Dual Semi-Supervised Learning for Facial Action Unit Recognition

Authors: Guozhu Peng, Shangfei Wang8827-8834

AAAI 2019 | Conference PDF | Archive PDF | Plain Text | LLM Run Details

Reproducibility Variable Result LLM Response
Research Type Experimental Within-database and cross-database experiments on three benchmark databases demonstrate the superiority of our method in both AU recognition and face synthesis compared to state-of-the-art works.
Researcher Affiliation Academia Key Lab of Computing and Communication Software of Anhui Province School of Computer Science and Technology, University of Science and Technology of China Hefei, Anhui, P.R.China, 230027 {gzpeng@mail., sfwang@}ustc.edu.cn
Pseudocode Yes The training procedure is shown as Algorithm 1.
Open Source Code No The paper does not provide any link or explicit statement about the availability of open-source code for the methodology described.
Open Datasets Yes Three benchmark databases are used in our experiments.
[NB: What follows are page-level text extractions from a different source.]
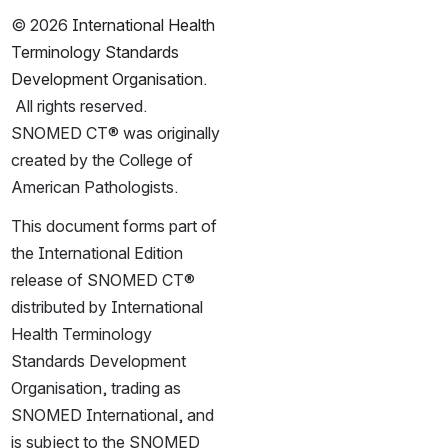
© 2026 
International Health 
Terminology Standards 
Development Organisation
. 
 All rights reserved.  
SNOMED CT® was originally 
created by the College of 
American Pathologists.
This document forms part of 
the International Edition 
release of SNOMED CT® 
distributed by International 
Health Terminology 
Standards Development 
Organisation, trading as 
SNOMED International, and 
is subject to the SNOMED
The Extended Cohn-Kanade database (CK+) (Lucey et al. 2010), The MMI database (Pantic et al. 2005), The UNBC-Mc Master Shoulder Pain Expression Archive database (Pain) (Lucey et al. 2011)
Dataset Splits Yes We conduct within-database experiments via five fold subject-independent cross-validation and cross-database experiments.
Hardware Specification No The paper does not specify the hardware used for experiments (e.g., CPU, GPU models).
Software Dependencies No The paper mentions using 'Tensor Flow framework' and 'Adam algorithm' but does not specify any version numbers for these or other software dependencies.
Experiment Setup Yes We set α = 0.5 in our experiments to balance the distributions of pseudo-tuples generated from C and G. Discriminator D, classifier C, and generator G are parameterized through a four-layer feedforward network. We implement the proposed method using the Tensor Flow framework. Any gradient-based learning rule could be used to update parameters for the optimization method. We use the Adam (Kingma and Ba 2014) algorithm to optimize D, C, and G in our experiments.